__WORK INSTRUCTIONS__. Scan the entries below for the word "résolution". Copy each line that has it.

[Data records]
*** Block opens ***

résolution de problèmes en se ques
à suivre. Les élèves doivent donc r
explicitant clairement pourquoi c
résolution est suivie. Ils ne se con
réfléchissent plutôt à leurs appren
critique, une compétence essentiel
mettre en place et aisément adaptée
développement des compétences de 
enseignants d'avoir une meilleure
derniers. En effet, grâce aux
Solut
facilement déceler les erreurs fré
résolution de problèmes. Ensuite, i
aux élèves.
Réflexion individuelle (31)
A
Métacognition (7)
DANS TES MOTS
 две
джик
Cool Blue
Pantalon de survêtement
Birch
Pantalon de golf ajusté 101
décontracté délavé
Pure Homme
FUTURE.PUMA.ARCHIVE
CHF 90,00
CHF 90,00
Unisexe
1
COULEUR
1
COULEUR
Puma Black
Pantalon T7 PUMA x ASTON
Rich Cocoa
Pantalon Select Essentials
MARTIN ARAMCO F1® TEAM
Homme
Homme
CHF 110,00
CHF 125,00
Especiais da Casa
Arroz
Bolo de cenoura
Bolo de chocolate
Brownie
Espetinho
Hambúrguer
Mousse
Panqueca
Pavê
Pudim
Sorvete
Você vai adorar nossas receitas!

*** Block closes ***
*** Block opens ***

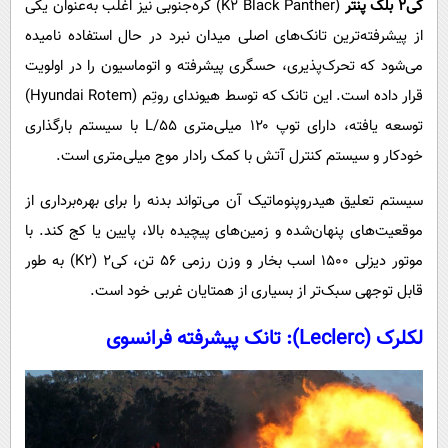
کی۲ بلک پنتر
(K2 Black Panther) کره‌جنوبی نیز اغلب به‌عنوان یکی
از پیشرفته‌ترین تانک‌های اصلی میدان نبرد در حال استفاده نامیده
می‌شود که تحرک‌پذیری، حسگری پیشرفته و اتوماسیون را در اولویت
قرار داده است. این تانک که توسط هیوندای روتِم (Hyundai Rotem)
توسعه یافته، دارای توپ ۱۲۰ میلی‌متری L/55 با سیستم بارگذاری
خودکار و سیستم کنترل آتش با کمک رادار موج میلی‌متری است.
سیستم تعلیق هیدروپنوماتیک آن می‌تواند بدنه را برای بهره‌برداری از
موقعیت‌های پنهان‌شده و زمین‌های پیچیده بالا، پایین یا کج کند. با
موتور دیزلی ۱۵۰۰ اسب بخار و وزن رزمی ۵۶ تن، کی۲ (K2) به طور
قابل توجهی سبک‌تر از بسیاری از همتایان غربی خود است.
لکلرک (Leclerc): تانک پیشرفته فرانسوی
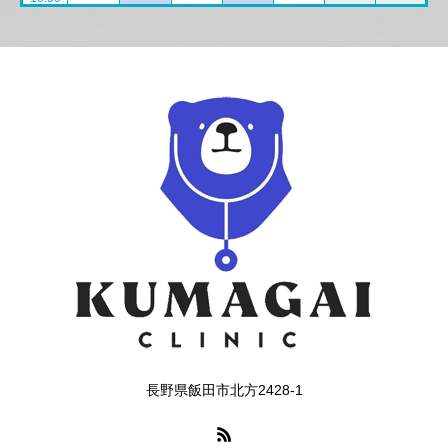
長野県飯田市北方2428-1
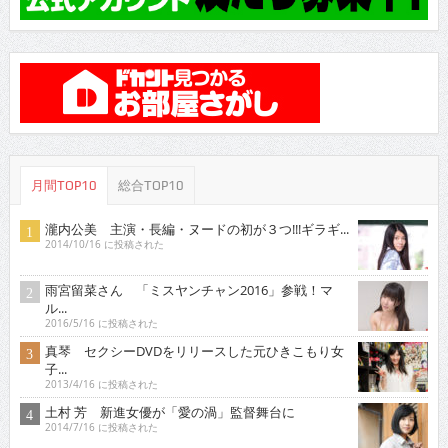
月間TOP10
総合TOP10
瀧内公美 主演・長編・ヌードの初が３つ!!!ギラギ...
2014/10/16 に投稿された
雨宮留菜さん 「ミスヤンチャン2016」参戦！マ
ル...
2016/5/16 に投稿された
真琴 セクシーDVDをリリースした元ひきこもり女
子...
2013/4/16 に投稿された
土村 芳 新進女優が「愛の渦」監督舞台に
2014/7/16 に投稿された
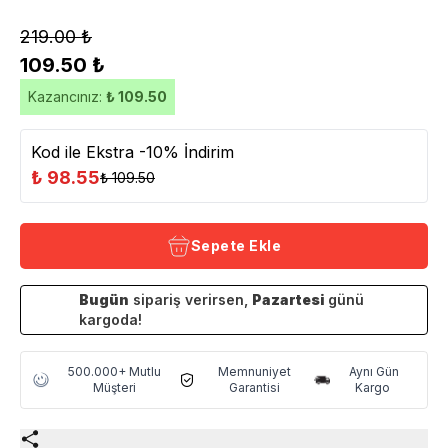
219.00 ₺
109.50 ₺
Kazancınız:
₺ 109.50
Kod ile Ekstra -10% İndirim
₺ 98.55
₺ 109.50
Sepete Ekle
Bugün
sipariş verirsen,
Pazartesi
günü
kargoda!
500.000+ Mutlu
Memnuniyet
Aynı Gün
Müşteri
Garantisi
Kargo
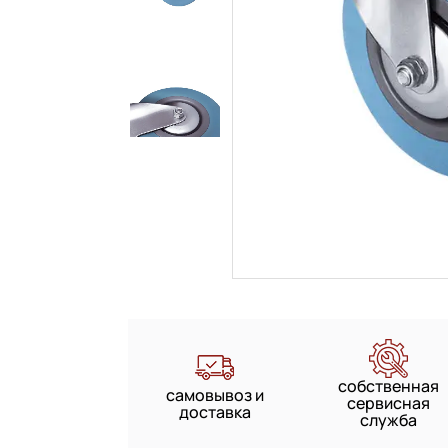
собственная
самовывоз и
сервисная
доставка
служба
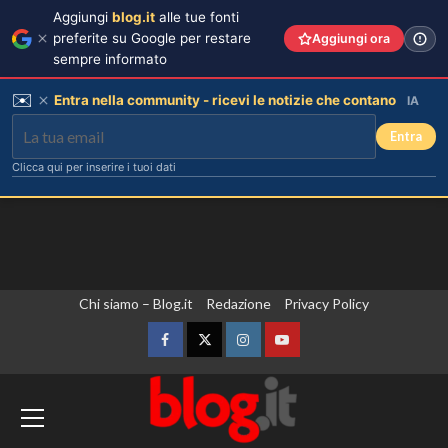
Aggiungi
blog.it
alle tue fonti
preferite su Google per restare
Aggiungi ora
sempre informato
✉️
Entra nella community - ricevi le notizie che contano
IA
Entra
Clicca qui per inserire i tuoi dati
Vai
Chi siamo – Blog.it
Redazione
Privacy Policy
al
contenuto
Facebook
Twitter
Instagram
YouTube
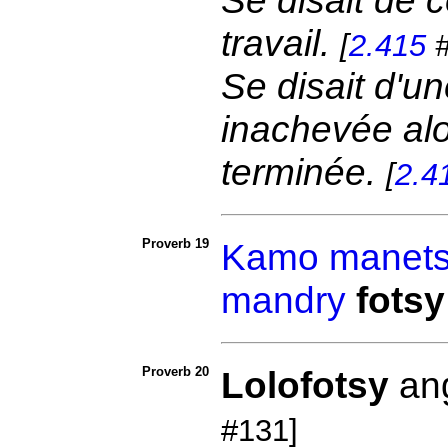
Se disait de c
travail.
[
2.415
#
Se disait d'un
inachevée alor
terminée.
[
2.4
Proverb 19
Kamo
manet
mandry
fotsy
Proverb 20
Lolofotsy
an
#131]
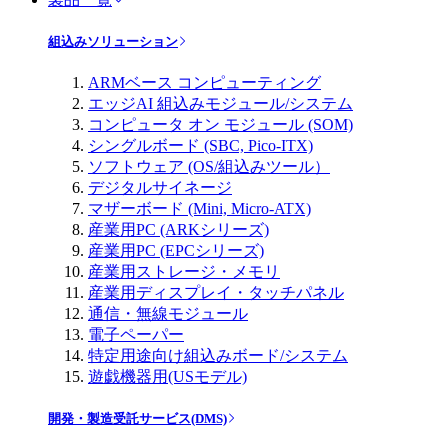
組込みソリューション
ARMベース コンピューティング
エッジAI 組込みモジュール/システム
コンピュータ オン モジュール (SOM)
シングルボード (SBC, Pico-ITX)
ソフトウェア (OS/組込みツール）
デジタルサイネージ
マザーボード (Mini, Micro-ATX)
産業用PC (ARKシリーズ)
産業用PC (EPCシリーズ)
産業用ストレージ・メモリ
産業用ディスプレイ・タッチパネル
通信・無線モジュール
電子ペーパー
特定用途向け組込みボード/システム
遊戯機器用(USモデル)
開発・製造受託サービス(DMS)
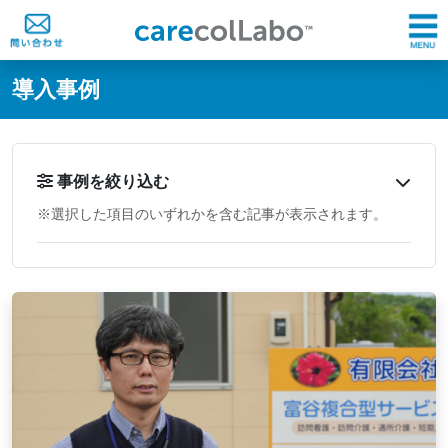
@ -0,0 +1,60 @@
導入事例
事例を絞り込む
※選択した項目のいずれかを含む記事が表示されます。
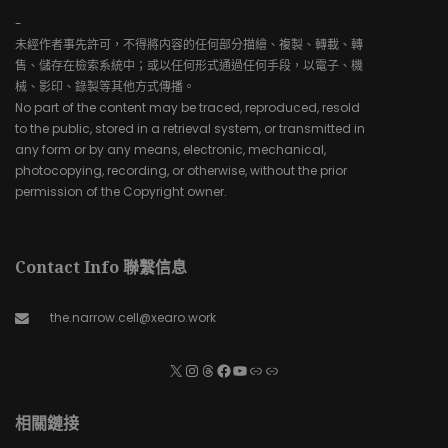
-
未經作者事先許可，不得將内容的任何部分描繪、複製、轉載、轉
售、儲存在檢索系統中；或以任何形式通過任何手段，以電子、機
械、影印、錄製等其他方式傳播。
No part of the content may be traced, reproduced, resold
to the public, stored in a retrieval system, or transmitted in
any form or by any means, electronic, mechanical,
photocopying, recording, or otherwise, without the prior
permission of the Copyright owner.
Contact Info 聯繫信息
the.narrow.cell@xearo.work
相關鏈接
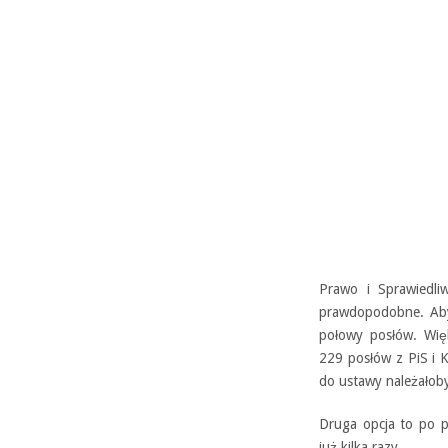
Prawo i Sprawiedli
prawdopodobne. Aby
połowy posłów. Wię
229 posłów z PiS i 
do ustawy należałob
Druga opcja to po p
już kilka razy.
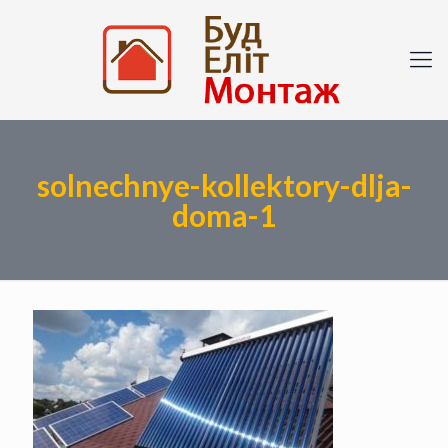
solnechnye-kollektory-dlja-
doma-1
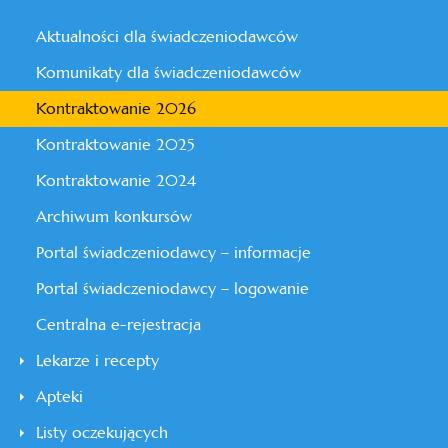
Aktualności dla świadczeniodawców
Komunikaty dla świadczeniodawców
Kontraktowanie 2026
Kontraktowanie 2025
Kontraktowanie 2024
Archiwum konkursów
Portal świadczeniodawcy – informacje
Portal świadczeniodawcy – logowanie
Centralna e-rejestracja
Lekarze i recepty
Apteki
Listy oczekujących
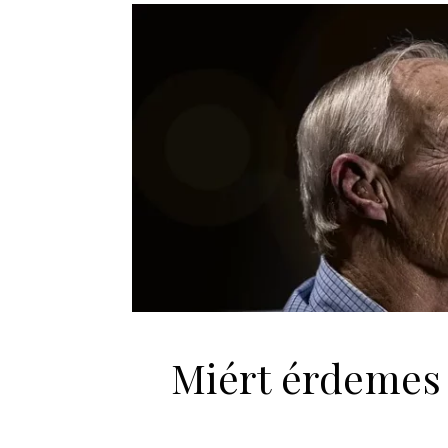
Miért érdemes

*** Block closes ***

__SOLUTION TO THIS PROBLEM__.
résolution de problèmes en se ques
résolution est suivie. Ils ne se con
résolution de problèmes. Ensuite, i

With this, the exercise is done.